Nouvelle détonation. »

« EMILIA

Le chevalier prussien marche en tête. Il a des secrets.

J’ai des secrets, moi aussi.

Mes jambes, fatiguées de marcher, sont douloureuses. Le lycée me manque. J’adorais mon pupitre, mes professeurs, l’odeur des crayons tout frais taillés attendant patiemment dans le plumier.

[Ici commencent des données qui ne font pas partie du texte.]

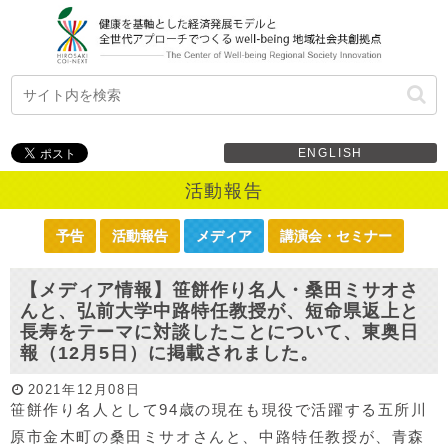
ENGLISH
活動報告
予告
活動報告
メディア
講演会・セミナー
【メディア情報】笹餅作り名人・桑田ミサオさ
んと、弘前大学中路特任教授が、短命県返上と
長寿をテーマに対談したことについて、東奥日
報（12月5日）に掲載されました。
2021年12月08日
笹餅作り名人として94歳の現在も現役で活躍する五所川
原市金木町の桑田ミサオさんと、中路特任教授が、青森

Ce jour-là, j’étais allée en classe, préoccupée par l’examen de mathématiques. Mama me taquinait souvent à ce sujet, disant que j’étais tout entière nature et chiffres, comme mon père. Je n’étais pas encore dans la cour de l’école que j’avais déjà « compris » : nos chaises et nos pupitres étaient empilés à l’arrière d’un camion ouvert ; nos manuels scolaires, grossièrement entassés, fumaient encore. Un de mes professeurs courait à ma rencontre en criant :

– Dépêche-toi, Emilia, rentre vite à la maison. Ils ont fermé le collège.

– Mais pourquoi ? lui avais-je demandé en me dirigeant vers le camion. Attendez, j’ai des affaires à prendre dans mon pupitre.

– Non, non, file chez toi, Emilia ! avait répondu mon professeur avec des sanglots dans la voix, tandis que des larmes coulaient le long de ses joues.

Les nazis prétendaient que je n’avait pas besoin de recevoir d’instruction. Les écoles polonaises étaient fermées. Nos pupitres, comme tout le reste du matériel scolaire, partaient pour l’Allemagne. Une fille allemande soulèverait-elle le couvercle de mon pupitre au fond duquel étaient cachés mes trésors ? »

Hiver 1945.

Chacun d’eux est traqué et hanté par sa propre histoire.

Ils vont affronter ensemble la faim, le froid et la peur, avant d’embarquer enfin sur le Wilhelm Gustloff.